Whereas Azeez wasn’t versed in Independence Day holiday traditions, she has some experience in certain activities: “Luckily, Australians also make firecrackers in the parking lot.” Another fun touch you might notice is Victoria’s holiday-themed jewelry: “I have three piercings, and I wanted red, white, and blue, little love hearts. They [the costume department] hand-painted me some.”

This detail illustrates that Victoria is someone who “cares about the way she looks and the way she presents to the world.” Meanwhile, Azeez loves her scrubs: “It doesn’t matter what the weather is. I’m feeling great in my scrubs.”
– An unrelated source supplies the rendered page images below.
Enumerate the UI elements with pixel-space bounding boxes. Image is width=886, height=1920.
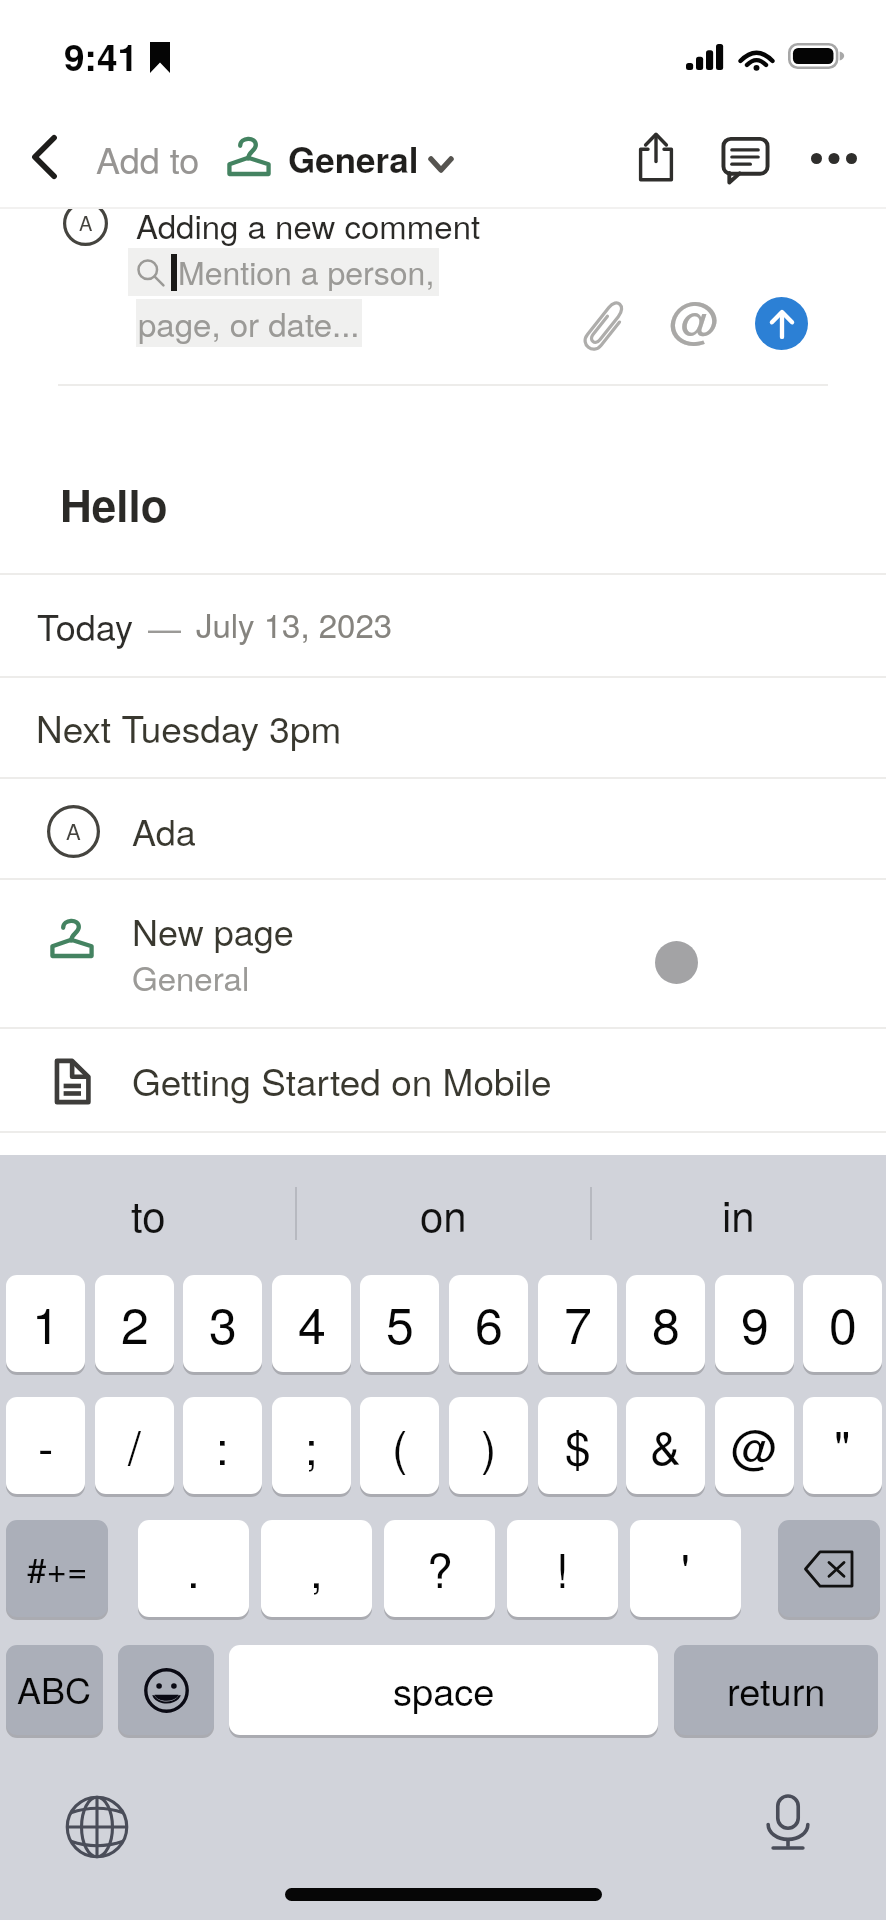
button[interactable]: & <box>626 1397 705 1494</box>
button[interactable]: . <box>138 1520 249 1617</box>
staticText: to <box>131 1184 166 1244</box>
button[interactable]: Back <box>10 123 78 191</box>
button[interactable]: , <box>261 1520 372 1617</box>
staticText: New page <box>132 905 294 957</box>
button[interactable]: 7 <box>538 1275 617 1372</box>
button[interactable]: ' <box>630 1520 741 1617</box>
button[interactable]: 6 <box>449 1275 528 1372</box>
button[interactable]: Backspace <box>778 1520 880 1617</box>
button[interactable]: Comments <box>709 124 781 196</box>
button[interactable]: return <box>674 1645 878 1735</box>
staticText: - <box>38 1412 54 1478</box>
staticText: 9:41 <box>64 29 139 82</box>
button[interactable]: 1 <box>6 1275 85 1372</box>
staticText: Next Tuesday 3pm <box>36 701 342 754</box>
staticText: Adding a new comment <box>136 201 481 248</box>
button[interactable]: ( <box>360 1397 439 1494</box>
button[interactable]: Send <box>755 297 808 350</box>
button[interactable]: / <box>95 1397 174 1494</box>
button[interactable]: 0 <box>803 1275 882 1372</box>
staticText: #+= <box>27 1543 88 1593</box>
staticText: page, or date... <box>138 299 360 346</box>
staticText: on <box>420 1184 467 1244</box>
button[interactable]: #+= <box>6 1520 108 1617</box>
staticText: ; <box>305 1412 318 1478</box>
staticText: 5 <box>386 1287 414 1359</box>
staticText: 2 <box>121 1287 149 1359</box>
staticText: 1 <box>32 1287 60 1359</box>
button[interactable]: ? <box>384 1520 495 1617</box>
button[interactable]: - <box>6 1397 85 1494</box>
staticText: Getting Started on Mobile <box>132 1054 552 1107</box>
staticText: 0 <box>829 1287 857 1359</box>
staticText: ? <box>427 1535 453 1601</box>
staticText: $ <box>565 1412 591 1478</box>
staticText: . <box>187 1535 200 1601</box>
staticText: 6 <box>475 1287 503 1359</box>
staticText: 7 <box>564 1287 592 1359</box>
button[interactable]: Hello <box>0 388 886 573</box>
staticText: in <box>722 1184 755 1244</box>
button[interactable]: ! <box>507 1520 618 1617</box>
button[interactable]: Change keyboard <box>66 1796 128 1858</box>
staticText: Today <box>37 600 133 652</box>
staticText: 9 <box>741 1287 769 1359</box>
button[interactable]: 9 <box>715 1275 794 1372</box>
staticText: / <box>128 1412 141 1478</box>
button[interactable]: 8 <box>626 1275 705 1372</box>
button[interactable]: Getting Started on Mobile <box>0 1029 886 1131</box>
button[interactable]: 2 <box>95 1275 174 1372</box>
staticText: Add to <box>96 133 200 185</box>
button[interactable]: in <box>591 1155 886 1272</box>
button[interactable]: to <box>0 1155 296 1272</box>
button[interactable]: on <box>296 1155 591 1272</box>
button[interactable]: More options <box>798 122 870 194</box>
staticText: ' <box>681 1535 690 1601</box>
staticText: ! <box>556 1535 569 1601</box>
staticText: A <box>66 815 81 847</box>
button[interactable]: Dictate <box>757 1791 819 1853</box>
button[interactable]: ABC <box>6 1645 103 1735</box>
staticText: ( <box>392 1412 408 1478</box>
button[interactable]: A <box>0 779 886 878</box>
button[interactable]: Attach file <box>573 293 637 357</box>
staticText: — <box>148 603 181 650</box>
staticText: General <box>288 134 419 184</box>
button[interactable]: Next Tuesday 3pm <box>0 678 886 777</box>
button[interactable]: 5 <box>360 1275 439 1372</box>
staticText: 8 <box>652 1287 680 1359</box>
staticText: @ <box>731 1412 778 1478</box>
staticText: " <box>834 1412 851 1478</box>
button[interactable]: General <box>288 135 451 185</box>
staticText: Mention a person, <box>178 248 435 294</box>
button[interactable]: @ <box>715 1397 794 1494</box>
staticText: 4 <box>298 1287 326 1359</box>
button[interactable]: : <box>183 1397 262 1494</box>
staticText: Ada <box>132 805 196 857</box>
button[interactable]: 4 <box>272 1275 351 1372</box>
button[interactable]: Share <box>620 121 692 193</box>
staticText: General <box>132 953 250 1000</box>
staticText: space <box>393 1662 495 1716</box>
staticText: return <box>727 1662 826 1716</box>
staticText: 3 <box>209 1287 237 1359</box>
staticText: , <box>310 1535 323 1601</box>
staticText: @ <box>669 282 720 346</box>
button[interactable]: 3 <box>183 1275 262 1372</box>
button[interactable]: Mention <box>662 293 726 357</box>
staticText: Hello <box>60 472 168 535</box>
staticText: : <box>216 1412 229 1478</box>
staticText: A <box>79 208 93 237</box>
button[interactable]: space <box>229 1645 658 1735</box>
button[interactable]: " <box>803 1397 882 1494</box>
staticText: ) <box>481 1412 497 1478</box>
staticText: ABC <box>17 1663 92 1715</box>
staticText: & <box>650 1412 681 1478</box>
button[interactable]: ; <box>272 1397 351 1494</box>
button[interactable]: New page <box>0 880 886 1027</box>
button[interactable]: $ <box>538 1397 617 1494</box>
button[interactable]: Today <box>0 575 886 676</box>
button[interactable]: ) <box>449 1397 528 1494</box>
staticText: July 13, 2023 <box>196 600 393 647</box>
button[interactable]: Emoji keyboard <box>118 1645 214 1735</box>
But as far as specific character developments over these 10 months, the actors weren’t told anything coming into the new season. Rather than finding this destabilizing, it speaks to how creatively aligned Azeez and the writers are regarding Victoria. “Whenever I run off with my imagination, I come back, and they go, ‘Great.’ I feel very held by that dynamic,” she says.

Shabana Azeez
Shabana Azeez in Season 1 of "The Pitt" Warrick Page/Max

Reminders of Victoria’s age and nepo baby doctor status don’t undermine her skill level, but do add tension: “It’s such an interesting thing playing the Gen Z character in an ensemble of much older characters. She is so much younger than even Whitaker; they’ve got half a decade between them.”
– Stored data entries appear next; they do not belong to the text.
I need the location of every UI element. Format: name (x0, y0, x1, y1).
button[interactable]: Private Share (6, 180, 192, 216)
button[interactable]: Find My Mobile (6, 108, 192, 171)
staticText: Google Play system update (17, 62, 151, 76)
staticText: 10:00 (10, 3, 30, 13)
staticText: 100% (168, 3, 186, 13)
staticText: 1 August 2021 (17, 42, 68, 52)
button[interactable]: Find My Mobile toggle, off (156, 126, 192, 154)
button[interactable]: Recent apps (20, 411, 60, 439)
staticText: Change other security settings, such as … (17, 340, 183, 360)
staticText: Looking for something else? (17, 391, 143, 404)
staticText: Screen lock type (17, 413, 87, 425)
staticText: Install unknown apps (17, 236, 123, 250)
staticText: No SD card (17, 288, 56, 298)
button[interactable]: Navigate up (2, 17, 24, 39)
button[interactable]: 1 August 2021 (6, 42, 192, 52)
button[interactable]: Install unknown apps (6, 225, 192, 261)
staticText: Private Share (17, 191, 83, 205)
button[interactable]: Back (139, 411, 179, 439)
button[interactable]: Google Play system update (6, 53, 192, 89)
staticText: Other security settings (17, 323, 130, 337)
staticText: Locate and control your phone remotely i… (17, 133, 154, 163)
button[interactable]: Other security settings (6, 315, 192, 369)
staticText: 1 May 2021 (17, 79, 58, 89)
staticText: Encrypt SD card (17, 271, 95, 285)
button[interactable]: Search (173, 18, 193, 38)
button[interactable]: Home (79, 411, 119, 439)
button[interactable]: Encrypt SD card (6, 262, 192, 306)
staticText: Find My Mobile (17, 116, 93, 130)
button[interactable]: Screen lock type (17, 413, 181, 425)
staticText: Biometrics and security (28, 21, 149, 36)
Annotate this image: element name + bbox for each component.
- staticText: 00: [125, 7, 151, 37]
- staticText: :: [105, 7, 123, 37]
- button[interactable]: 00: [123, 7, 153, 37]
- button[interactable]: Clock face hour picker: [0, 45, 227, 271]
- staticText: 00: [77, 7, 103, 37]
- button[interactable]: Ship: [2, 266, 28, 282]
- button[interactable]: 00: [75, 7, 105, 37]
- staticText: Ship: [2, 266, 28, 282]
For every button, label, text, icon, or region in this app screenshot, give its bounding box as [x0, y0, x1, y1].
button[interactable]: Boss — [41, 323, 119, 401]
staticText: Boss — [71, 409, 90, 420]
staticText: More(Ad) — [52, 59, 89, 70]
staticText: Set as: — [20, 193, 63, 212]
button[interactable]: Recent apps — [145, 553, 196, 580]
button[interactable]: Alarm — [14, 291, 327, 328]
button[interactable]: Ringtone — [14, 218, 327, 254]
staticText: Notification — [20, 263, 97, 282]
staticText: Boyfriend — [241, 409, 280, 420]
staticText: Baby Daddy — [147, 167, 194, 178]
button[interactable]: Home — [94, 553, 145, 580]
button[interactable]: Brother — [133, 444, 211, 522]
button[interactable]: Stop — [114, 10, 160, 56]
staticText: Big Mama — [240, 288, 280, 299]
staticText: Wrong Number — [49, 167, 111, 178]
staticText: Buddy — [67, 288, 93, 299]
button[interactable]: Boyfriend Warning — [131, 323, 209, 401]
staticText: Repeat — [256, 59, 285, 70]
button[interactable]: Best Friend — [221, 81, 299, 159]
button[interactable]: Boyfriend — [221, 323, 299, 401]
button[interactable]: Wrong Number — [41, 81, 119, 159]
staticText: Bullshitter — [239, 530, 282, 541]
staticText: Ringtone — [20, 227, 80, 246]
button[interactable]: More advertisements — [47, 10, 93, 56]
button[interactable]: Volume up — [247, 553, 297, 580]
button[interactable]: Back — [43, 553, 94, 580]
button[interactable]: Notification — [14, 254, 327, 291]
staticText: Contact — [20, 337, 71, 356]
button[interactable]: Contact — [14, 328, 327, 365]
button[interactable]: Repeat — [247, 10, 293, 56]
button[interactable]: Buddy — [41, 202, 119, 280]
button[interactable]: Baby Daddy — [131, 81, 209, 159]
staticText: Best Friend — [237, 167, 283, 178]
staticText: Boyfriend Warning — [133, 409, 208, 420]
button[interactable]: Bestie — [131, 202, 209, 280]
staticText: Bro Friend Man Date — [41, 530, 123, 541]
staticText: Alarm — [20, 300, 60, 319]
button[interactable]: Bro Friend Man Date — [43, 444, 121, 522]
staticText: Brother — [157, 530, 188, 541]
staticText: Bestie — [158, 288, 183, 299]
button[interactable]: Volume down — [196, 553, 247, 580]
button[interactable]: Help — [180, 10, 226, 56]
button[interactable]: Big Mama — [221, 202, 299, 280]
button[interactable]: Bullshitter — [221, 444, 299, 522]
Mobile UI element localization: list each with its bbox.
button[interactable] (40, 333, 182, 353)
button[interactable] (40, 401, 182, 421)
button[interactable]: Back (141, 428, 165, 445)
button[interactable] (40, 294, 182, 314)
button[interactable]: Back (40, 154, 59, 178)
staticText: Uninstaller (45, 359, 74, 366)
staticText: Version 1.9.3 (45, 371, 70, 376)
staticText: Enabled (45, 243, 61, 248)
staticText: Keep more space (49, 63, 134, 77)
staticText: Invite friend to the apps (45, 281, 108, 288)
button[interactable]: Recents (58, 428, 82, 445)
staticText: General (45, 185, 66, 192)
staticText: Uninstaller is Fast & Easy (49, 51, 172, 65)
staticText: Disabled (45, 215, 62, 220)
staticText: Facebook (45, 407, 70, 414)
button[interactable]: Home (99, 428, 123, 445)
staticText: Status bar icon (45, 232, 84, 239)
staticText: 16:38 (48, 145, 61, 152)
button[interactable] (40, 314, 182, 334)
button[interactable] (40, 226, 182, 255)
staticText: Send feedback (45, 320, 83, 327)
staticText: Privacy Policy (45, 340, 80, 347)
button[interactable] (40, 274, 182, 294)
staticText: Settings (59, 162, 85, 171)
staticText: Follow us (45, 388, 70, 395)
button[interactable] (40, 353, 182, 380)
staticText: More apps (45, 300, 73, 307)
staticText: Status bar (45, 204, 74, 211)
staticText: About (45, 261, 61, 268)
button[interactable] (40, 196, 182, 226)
Part of this is showing all sides of Victoria, including her trying and failing without getting up too quickly. “I don’t want the payoff to be too satisfying, because there’s no part of me that wants to play any kind of fantasy; I don’t want to play competence porn,” says Azeez. “I don’t want to play any of those versions of things with the character I’ve been given, which is the young one who’s figuring it out. I feel very grateful that we’re letting her have that space.”

Azeez is also thinking about the long game when it comes to her portrayal: “I very much am playing Victoria with the intention of, if we get more seasons—fingers crossed—it’ll pay off in five years, as opposed to in Season 1. For her, it’s a real coming-of-age story, in a way that it’s not for Robby, for McKay (Fiona Dourif). I want to do that justice and not rush it.”